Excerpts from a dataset
● ● ● ● ●

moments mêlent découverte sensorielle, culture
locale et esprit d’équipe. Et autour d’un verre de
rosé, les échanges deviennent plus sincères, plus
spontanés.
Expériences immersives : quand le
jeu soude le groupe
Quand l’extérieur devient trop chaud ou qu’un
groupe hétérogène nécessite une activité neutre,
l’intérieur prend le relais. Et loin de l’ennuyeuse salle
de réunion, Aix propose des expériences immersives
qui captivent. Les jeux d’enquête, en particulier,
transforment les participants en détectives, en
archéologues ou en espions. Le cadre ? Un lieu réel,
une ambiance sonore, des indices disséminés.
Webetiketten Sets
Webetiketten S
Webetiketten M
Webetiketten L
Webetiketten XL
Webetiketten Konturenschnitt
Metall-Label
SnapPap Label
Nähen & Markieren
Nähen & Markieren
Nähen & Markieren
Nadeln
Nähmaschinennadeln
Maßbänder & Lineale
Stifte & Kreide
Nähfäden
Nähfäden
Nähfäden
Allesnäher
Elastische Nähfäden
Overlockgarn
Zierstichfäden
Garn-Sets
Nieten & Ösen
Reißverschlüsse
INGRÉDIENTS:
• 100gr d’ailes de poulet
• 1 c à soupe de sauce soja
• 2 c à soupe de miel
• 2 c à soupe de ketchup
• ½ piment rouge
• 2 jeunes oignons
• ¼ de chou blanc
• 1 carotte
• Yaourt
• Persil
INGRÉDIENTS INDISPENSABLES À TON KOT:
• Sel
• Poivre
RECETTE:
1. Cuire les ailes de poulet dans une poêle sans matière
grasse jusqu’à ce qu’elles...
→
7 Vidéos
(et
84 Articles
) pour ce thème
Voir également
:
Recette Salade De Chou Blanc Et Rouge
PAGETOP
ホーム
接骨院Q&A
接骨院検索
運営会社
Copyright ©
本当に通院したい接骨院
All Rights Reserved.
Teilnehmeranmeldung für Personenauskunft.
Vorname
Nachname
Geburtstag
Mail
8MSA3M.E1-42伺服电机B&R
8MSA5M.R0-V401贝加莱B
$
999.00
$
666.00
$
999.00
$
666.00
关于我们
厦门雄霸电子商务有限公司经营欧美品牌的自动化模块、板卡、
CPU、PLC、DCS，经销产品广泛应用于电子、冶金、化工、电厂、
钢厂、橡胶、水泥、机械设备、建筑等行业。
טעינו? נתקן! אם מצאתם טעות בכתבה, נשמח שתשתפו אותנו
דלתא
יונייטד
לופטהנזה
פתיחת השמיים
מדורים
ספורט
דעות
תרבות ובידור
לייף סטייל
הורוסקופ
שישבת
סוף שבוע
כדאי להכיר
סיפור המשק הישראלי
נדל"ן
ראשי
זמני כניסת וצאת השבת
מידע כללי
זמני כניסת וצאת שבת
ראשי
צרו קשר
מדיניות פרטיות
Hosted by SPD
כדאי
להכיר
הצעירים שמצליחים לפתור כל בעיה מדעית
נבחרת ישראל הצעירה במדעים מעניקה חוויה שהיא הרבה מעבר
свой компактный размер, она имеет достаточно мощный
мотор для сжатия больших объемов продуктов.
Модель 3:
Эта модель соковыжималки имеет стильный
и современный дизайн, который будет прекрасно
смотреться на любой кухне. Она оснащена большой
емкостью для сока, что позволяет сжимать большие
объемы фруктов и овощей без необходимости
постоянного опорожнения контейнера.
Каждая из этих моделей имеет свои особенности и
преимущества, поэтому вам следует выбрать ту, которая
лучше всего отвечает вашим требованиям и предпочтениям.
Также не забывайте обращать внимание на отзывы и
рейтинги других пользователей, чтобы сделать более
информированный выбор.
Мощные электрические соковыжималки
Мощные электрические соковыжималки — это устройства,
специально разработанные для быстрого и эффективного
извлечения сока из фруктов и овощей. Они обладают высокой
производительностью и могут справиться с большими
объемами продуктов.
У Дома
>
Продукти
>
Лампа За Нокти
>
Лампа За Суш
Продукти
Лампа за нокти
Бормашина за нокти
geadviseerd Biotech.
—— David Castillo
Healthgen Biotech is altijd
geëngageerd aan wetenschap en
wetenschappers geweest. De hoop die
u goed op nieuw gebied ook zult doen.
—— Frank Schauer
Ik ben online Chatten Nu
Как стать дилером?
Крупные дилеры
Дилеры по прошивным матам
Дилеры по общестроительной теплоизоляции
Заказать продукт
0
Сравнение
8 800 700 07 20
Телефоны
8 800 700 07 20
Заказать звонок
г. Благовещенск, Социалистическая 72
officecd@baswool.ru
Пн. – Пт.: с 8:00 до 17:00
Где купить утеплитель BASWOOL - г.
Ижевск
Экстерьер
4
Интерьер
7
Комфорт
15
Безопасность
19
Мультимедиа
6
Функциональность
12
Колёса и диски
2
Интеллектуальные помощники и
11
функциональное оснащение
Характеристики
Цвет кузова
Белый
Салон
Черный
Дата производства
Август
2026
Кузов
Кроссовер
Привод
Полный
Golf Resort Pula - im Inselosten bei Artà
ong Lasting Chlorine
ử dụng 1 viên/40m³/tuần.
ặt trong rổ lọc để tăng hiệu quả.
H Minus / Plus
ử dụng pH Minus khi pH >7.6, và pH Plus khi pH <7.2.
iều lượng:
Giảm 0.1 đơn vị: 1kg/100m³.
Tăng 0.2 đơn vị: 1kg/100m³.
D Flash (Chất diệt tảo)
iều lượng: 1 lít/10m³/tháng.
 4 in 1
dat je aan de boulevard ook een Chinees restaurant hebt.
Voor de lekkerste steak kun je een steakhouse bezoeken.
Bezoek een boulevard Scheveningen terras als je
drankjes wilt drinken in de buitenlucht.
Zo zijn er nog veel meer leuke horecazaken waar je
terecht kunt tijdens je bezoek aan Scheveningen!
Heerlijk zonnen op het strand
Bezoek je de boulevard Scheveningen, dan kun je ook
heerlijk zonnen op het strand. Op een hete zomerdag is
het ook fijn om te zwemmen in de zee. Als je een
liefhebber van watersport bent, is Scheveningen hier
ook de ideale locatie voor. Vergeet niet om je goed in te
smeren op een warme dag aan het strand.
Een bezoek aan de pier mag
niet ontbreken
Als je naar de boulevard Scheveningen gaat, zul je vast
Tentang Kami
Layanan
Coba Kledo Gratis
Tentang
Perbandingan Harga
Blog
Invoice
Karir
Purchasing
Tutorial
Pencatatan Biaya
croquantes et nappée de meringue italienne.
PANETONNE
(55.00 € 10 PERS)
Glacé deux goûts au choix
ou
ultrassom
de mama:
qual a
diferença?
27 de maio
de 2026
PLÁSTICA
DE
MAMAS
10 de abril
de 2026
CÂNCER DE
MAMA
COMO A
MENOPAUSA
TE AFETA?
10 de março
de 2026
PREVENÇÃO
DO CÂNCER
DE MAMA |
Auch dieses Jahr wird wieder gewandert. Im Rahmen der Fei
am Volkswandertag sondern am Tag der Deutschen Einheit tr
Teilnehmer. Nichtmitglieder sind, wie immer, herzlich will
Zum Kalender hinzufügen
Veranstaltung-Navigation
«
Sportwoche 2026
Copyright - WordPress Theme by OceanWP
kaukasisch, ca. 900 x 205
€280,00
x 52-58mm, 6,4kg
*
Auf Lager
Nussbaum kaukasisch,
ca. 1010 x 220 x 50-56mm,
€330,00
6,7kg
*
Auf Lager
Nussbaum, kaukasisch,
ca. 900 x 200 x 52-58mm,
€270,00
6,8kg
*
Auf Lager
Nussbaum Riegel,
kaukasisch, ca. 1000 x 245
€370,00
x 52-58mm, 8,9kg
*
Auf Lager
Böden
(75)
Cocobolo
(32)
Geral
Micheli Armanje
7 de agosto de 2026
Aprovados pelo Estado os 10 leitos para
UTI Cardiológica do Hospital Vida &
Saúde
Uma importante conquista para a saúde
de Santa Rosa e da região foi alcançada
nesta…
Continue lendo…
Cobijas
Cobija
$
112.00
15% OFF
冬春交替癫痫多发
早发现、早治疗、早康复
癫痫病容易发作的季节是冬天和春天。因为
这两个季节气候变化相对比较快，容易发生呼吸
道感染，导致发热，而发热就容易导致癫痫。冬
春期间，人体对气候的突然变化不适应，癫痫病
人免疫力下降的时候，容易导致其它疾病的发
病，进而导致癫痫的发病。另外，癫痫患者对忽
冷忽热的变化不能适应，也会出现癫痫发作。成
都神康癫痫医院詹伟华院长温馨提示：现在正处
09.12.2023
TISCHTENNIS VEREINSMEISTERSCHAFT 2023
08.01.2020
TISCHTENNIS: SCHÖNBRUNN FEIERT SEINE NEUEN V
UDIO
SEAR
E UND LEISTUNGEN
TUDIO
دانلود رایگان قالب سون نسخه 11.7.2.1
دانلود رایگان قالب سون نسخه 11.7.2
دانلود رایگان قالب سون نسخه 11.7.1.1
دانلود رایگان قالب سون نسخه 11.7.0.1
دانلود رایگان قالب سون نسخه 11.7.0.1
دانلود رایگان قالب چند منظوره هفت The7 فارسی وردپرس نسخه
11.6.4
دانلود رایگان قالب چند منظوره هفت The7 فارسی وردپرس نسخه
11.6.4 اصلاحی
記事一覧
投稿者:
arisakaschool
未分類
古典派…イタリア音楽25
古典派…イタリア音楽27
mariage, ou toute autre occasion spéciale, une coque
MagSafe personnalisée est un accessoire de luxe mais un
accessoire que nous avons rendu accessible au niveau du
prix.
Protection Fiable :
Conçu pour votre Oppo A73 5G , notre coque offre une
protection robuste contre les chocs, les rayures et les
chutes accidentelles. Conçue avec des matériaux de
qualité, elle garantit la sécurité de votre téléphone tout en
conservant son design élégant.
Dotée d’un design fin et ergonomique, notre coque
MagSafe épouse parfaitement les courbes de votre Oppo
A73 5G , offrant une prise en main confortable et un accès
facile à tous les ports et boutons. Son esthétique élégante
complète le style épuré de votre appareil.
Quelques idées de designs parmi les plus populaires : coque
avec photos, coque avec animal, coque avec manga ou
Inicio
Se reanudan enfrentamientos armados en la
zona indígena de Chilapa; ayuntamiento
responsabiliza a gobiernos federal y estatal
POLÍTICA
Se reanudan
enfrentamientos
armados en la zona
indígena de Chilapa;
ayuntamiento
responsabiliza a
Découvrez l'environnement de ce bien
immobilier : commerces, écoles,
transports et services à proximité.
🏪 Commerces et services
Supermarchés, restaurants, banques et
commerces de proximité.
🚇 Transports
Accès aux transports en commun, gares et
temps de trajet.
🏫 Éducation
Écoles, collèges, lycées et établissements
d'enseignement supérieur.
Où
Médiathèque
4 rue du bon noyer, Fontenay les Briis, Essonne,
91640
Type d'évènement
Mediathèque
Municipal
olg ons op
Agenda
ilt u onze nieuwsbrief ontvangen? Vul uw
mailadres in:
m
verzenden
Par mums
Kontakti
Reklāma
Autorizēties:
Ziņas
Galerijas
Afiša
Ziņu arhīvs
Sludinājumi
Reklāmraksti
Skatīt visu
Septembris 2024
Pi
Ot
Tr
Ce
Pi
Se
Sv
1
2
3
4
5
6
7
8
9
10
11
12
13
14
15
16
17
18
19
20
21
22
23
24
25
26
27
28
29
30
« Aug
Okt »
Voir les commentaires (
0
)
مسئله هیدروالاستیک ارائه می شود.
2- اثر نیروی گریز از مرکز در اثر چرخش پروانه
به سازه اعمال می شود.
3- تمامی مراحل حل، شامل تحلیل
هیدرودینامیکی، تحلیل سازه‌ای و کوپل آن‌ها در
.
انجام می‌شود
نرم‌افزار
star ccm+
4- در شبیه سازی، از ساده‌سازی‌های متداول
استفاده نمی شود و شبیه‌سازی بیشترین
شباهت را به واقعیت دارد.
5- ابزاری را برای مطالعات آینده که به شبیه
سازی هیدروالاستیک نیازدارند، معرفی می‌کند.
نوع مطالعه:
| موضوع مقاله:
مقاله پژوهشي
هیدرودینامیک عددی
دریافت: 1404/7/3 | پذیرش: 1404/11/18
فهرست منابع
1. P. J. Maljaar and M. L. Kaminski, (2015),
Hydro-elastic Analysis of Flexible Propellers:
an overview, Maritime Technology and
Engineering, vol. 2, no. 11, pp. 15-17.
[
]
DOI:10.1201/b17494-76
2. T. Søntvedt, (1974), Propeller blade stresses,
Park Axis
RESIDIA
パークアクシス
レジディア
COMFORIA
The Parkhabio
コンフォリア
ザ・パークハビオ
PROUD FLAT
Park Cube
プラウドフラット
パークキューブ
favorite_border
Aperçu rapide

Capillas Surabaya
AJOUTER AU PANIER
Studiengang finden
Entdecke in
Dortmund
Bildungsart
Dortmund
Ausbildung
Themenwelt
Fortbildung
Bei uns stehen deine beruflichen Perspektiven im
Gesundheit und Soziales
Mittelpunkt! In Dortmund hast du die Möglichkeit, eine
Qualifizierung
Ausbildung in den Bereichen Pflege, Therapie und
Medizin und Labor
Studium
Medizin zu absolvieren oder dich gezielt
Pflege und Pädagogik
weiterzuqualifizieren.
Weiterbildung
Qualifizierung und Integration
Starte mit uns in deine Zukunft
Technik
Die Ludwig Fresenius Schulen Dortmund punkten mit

● ● ● ● ●

### What is expected
From the entries, copy out each line containing the word "شبیه".

### Answer space
4- در شبیه سازی، از ساده‌سازی‌های متداول
استفاده نمی شود و شبیه‌سازی بیشترین
5- ابزاری را برای مطالعات آینده که به شبیه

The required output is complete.